Tshegue, Congo on the dancefloor

Je devais la rencontrer pour lui faire écouter mon album avant sa sortie. J’aurais bien aimé avoir un retour d’elle, je l’ai contactée sans même penser qu’elle me connaissait. Malheureusement, elle avait des obligations qui l’empêchaient de venir. La langue lingala sonne hyper bien sur des beats électro. A l'image de ce que fait Major Lazer avec le patois jamaïcain, on pourrait faire la même chose. De toutes façons, la musique congolaise est faite pour danser, donc l'électro a tout à y gagner. Je ne suis pas un expert en musique électronique, mais je m'y intéresse, je prends ce qui vient. Mon principal fait d'arme, c'est que je suis pote avec DJ Snake. Alors, quand je rencontre une meuf, j’aime bien le placer dans la conversation. Et pourquoi pas lui montrer un petit selfie de nous. « Ahhhh, t’aimes bien l’électro ? Ouais, regarde, là, c’est moi.
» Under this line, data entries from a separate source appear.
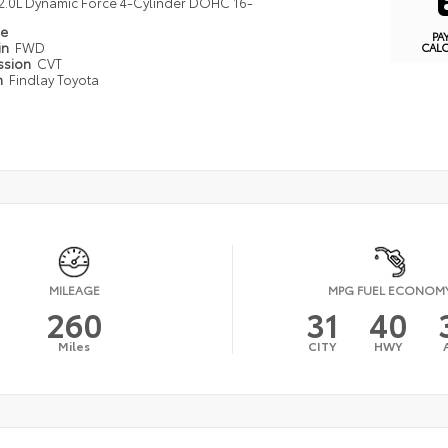
2.0L Dynamic Force 4-Cylinder DOHC 16-
pe
PA
in
FWD
CAL
ssion
CVT
n
Findlay Toyota
MILEAGE
MPG FUEL ECONOM
260
31
40
Miles
CITY
HWY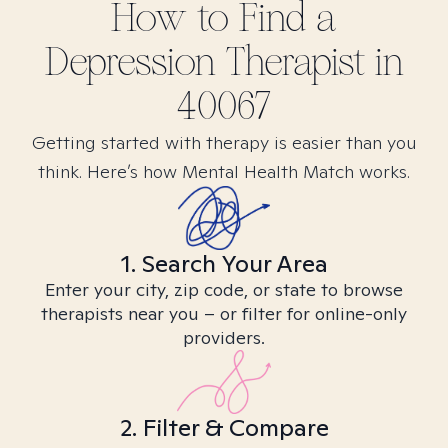
How to Find
a
Depression
Therapist in
40067
Getting started with therapy is easier than you
think. Here’s how Mental Health Match works.
1. Search Your Area
Enter your city, zip code, or state to browse
therapists near you – or filter for online-only
providers.
2. Filter & Compare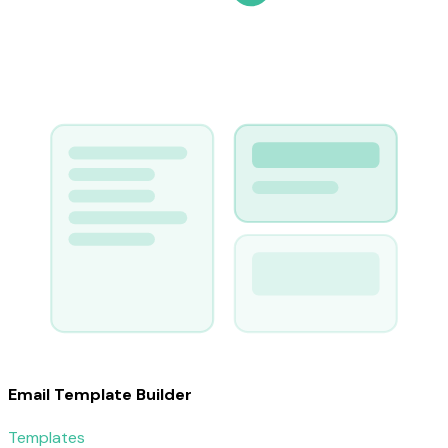
Email Template Builder
Templates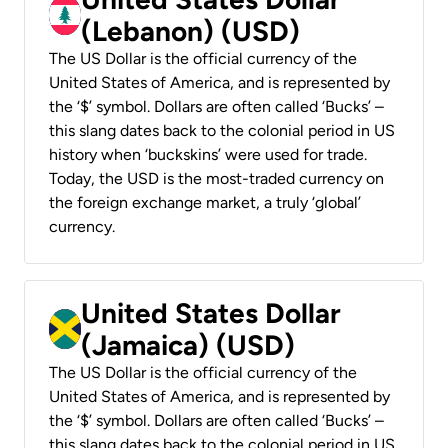
(Lebanon) (USD)
The US Dollar is the official currency of the
United States of America, and is represented by
the ‘$’ symbol. Dollars are often called ‘Bucks’ –
this slang dates back to the colonial period in US
history when ‘buckskins’ were used for trade.
Today, the USD is the most-traded currency on
the foreign exchange market, a truly ‘global’
currency.
United States Dollar
(Jamaica) (USD)
The US Dollar is the official currency of the
United States of America, and is represented by
the ‘$’ symbol. Dollars are often called ‘Bucks’ –
this slang dates back to the colonial period in US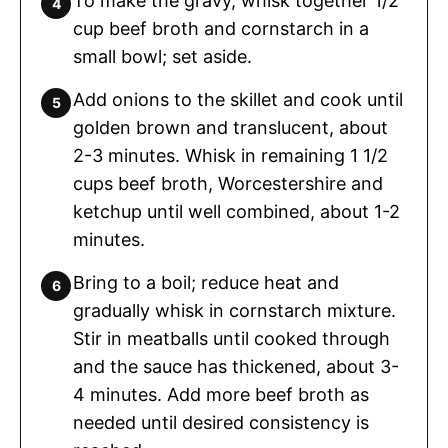
To make the gravy, whisk together 1/2
cup beef broth and cornstarch in a
small bowl; set aside.
Add onions to the skillet and cook until
golden brown and translucent, about
2-3 minutes. Whisk in remaining 1 1/2
cups beef broth, Worcestershire and
ketchup until well combined, about 1-2
minutes.
Bring to a boil; reduce heat and
gradually whisk in cornstarch mixture.
Stir in meatballs until cooked through
and the sauce has thickened, about 3-
4 minutes. Add more beef broth as
needed until desired consistency is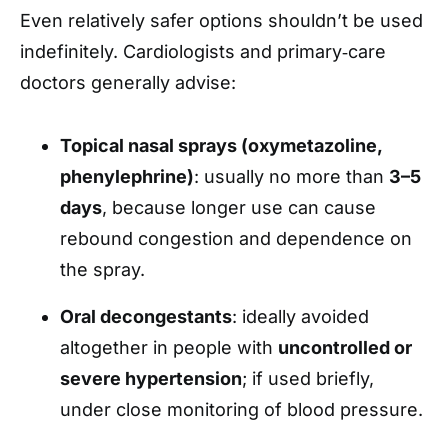
Even relatively safer options shouldn’t be used
indefinitely. Cardiologists and primary‑care
doctors generally advise:
Topical nasal sprays (oxymetazoline,
phenylephrine)
: usually no more than
3–5
days
, because longer use can cause
rebound congestion and dependence on
the spray.
Oral decongestants
: ideally avoided
altogether in people with
uncontrolled or
severe hypertension
; if used briefly,
under close monitoring of blood pressure.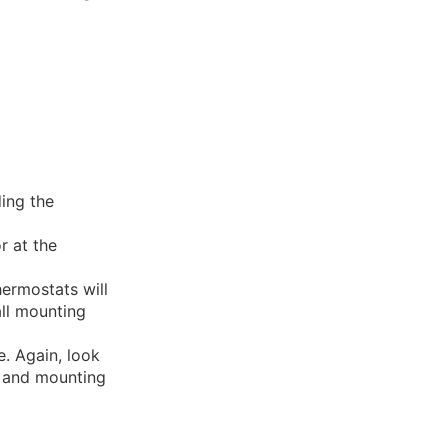
ing the
r at the
ermostats will
ll mounting
e. Again, look
s and mounting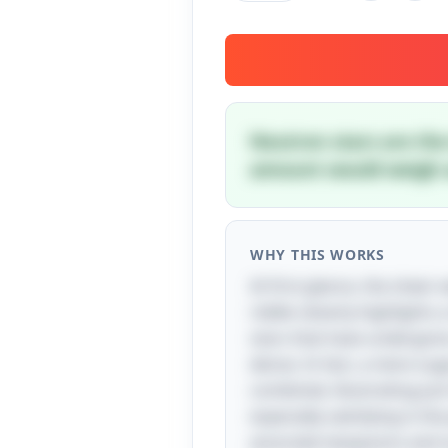
Neutron stars are the 
amount would weigh a
WHY THIS WORKS
At first glance, the shee
riddle cleverly highlights
stars that have undergone
dense. In fact, a mere sug
combined, illustrating jus
especially satisfying is t
associate teaspoons and s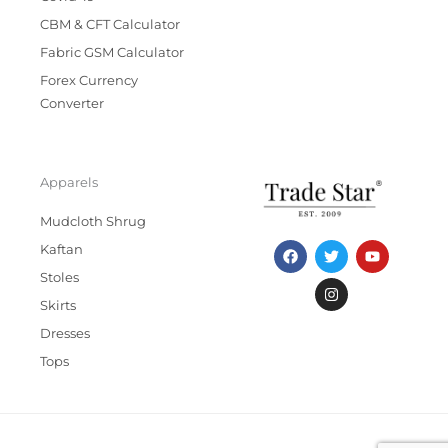
CBM & CFT Calculator
Fabric GSM Calculator
Forex Currency
Converter
Apparels
Mudcloth Shrug
F
T
I
Y
Kaftan
a
w
n
o
c
i
s
u
Stoles
e
t
t
t
b
t
a
u
Skirts
o
e
g
b
Dresses
o
r
r
e
k
a
Tops
m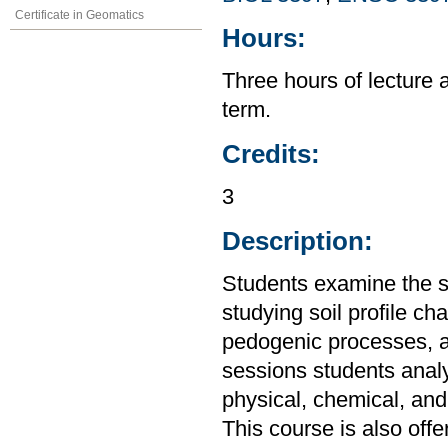
Certificate in Geomatics
Hours:
Three hours of lecture 
term.
Credits:
3
Description:
Students examine the so
studying soil profile cha
pedogenic processes, an
sessions students analyz
physical, chemical, and 
This course is also off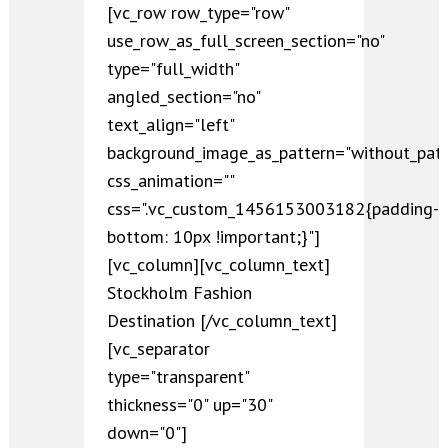
[vc_row row_type="row"
use_row_as_full_screen_section="no"
type="full_width"
angled_section="no"
text_align="left"
background_image_as_pattern="without_patt
css_animation=""
css=".vc_custom_1456153003182{padding-
bottom: 10px !important;}"]
[vc_column][vc_column_text]
Stockholm Fashion
Destination [/vc_column_text]
[vc_separator
type="transparent"
thickness="0" up="30"
down="0"]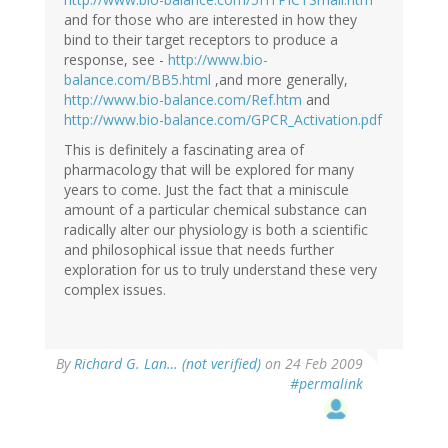
and for those who are interested in how they
bind to their target receptors to produce a
response, see -
http://www.bio-
balance.com/BB5.html
,and more generally,
http://www.bio-balance.com/Ref.htm
and
http://www.bio-balance.com/GPCR_Activation.pdf
This is definitely a fascinating area of
pharmacology that will be explored for many
years to come. Just the fact that a miniscule
amount of a particular chemical substance can
radically alter our physiology is both a scientific
and philosophical issue that needs further
exploration for us to truly understand these very
complex issues.
By
Richard G. Lan… (not verified)
on 24 Feb 2009
#permalink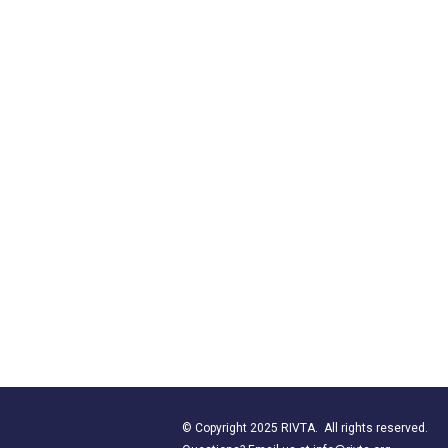
© Copyright 2025 RIVTA. All rights reserved.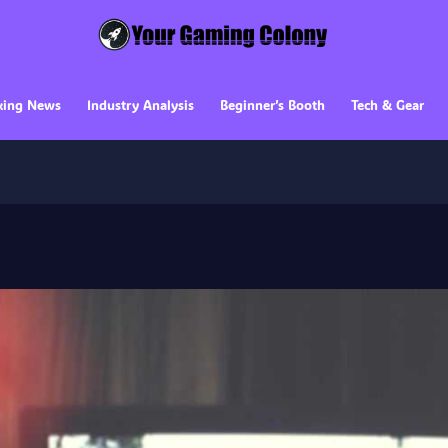
king News
Industry Analysis
Beginner’s Booth
Tech & Gear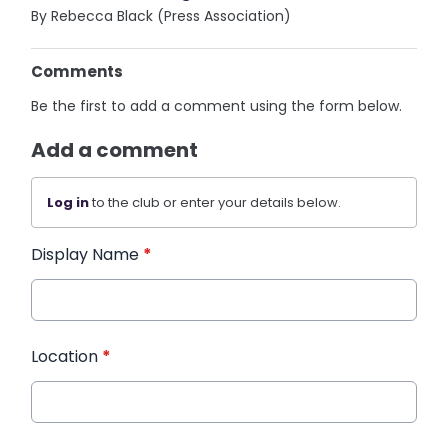
By Rebecca Black (Press Association)
Comments
Be the first to add a comment using the form below.
Add a comment
Log in
to the club or enter your details below.
Display Name
*
Location
*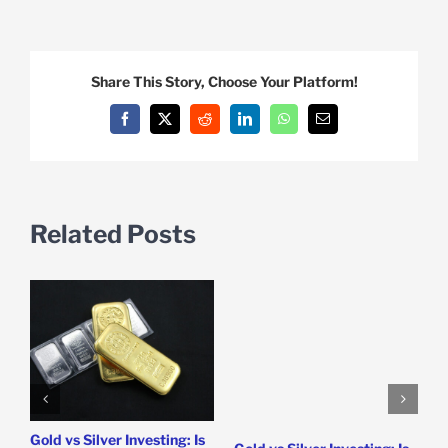
Share This Story, Choose Your Platform!
Facebook
X
Reddit
LinkedIn
WhatsApp
Email
Related Posts
Gold vs Silver Investing: Is
5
Ah, le gars, à côté ? Ah bah, c’est Snake ! Qu’est-ce qu’il fait là ? Il devait être en train de mixer. Ouais, ouais, c’était à Vegas. »

Naza, la relève

L’Afrotrap, à la base, j’en pense beaucoup de bien, pour toutes les valeurs que je défends. Parce que je suis le producteur de Naza, que ça va chercher dans des références que j’aime. Mais il va falloir améliorer la formule. Il ne faut pas que ça devienne une formule commerciale. Il faut que ça reste un processus artistique. Naza est d'une génération pour qui les concerts, c’est pas trop ça. Il préfère les showcases en club. Mais ce qui est bien avec lui, c’est que même si les gens sont en boîte, avec un son un peu dégueu, il va quand même demander à avoir un guitariste pour jouer de vraies mélodies à la congolaise. Il se passe quelque chose, il se réinvente.